After receiving a briefing from Secretary Privatisation Commission, Prime Minister Imran Khan directed that the process must be completed within the timeline with better inter-ministerial coordination, adding that the sale of all non-profitable entities is in the national interest. The Prime Minister would do well to acknowledge that these directives are at odds with not only the loan agreement signed by his economic team leaders with the International Monetary Fund (IMF) but also his party's earlier commitments with respect to state-owned entities.
The budget 2019-20, a document that was approved by the International Monetary Fund (IMF) as a prior condition, indicated privatisation proceeds of 150 billion rupees during the current year. With the inability of the Federal Board of Revenue (FBR) to meet the grossly unrealistic target of 5.23 trillion rupees, revised downward from the original 5.5 trillion rupees after the first review, the need to generate non-tax revenue was under active consideration by the economic team leaders with the Prime Minister's Adviser on Finance Dr Hafeez Sheikh publicly stating that higher than budgeted privatisation proceeds and State Bank of Pakistan profits would meet the revenue shortfall. During his address to parliament recently, Dr Sheikh pledged that non-tax revenue would generate an additional 1,500 billion rupees in the remaining period of the current year, as unrealistic as the original tax revenue target, and though he did not mention privatisation proceeds as being a major contributor yet it stands to reason that privatisation would have to contribute a lot more than what was budgeted to meet the IMF's second review conditions.
While the IMF is preparing the second review documents which would provide details of what was actually agreed between the IMF and the economic team leaders yet one would hope that the Prime Minister, who recently commended his economic team leaders for convincing the Fund staff that there would be no mini-budget this year, seeks detailed information from his team leaders.

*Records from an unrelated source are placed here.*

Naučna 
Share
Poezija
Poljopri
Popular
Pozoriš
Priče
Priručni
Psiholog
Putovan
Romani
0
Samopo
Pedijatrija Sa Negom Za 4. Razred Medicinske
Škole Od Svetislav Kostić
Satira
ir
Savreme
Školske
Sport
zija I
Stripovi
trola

Economic compulsions may account for the government's decision to increase reliance on privatisation proceeds, and in turn may account for abandonment of Pakistan Tehrik-i-Insaaf's ideological commitment to set up a Sarmaya Pakistan fund (set up during Asad Umar's tenure as the finance minister) though with grossly inadequate funding but there is little evidence of any progress given that the government in the IMF loan documents claims it is consulting with the Fund to ensure adequate governance and proper safeguards are in place. Be that as it may, the privatisation process cannot be fast tracked as past experience shows as it is invariably followed not only by lengthy litigation but also by crippling strike actions. And finally, with a few wealthy families/corporations able to buy SOEs the charge of selling the family silver at throwaway prices may be as applicable today as it was during previous administrations.

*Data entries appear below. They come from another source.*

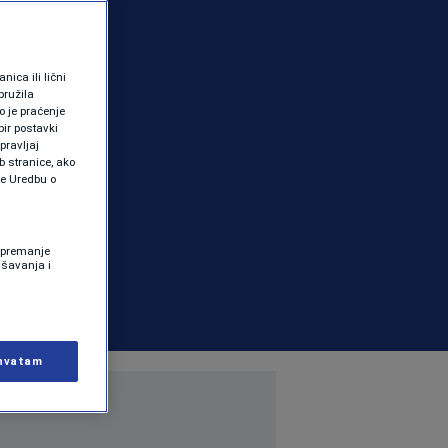
ica ili lični
pružila
 je praćenje
ir postavki
pravljaj
b stranice, ako
te Uredbu o
 Spremanje
ašavanja i
hvatam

Imran Khan's directives emphasised the sell-off of non-profitable institutions. This indicates the Prime Minister's objective is to reduce the heavy burden on the exchequer of annual budgetary allocations to poorly performing state-owned entities (SOEs); however, he would be well advised to expedite action on three white elephants accounting for the bulk of the annual budgetary support: (i) Pakistan Railways; (ii) Pakistan Steel Mills; and (iii) Pakistan International Airlines. Eighteen months into his administration and little improvement in governance is visible in any of these three entities.
To conclude, while privatisation appears to be the easy solution to meeting the revenue shortfall yet Dr Hafeez Sheikh must surely be aware that it is a policy fraught with legal issues and therefore must not be hurried. There is also a need to sell only after assessing the stream of future revenue in the case of profitable SOEs that privatisation would deprive the government of instead of merely trying to meet the total revenue target agreed with the Fund.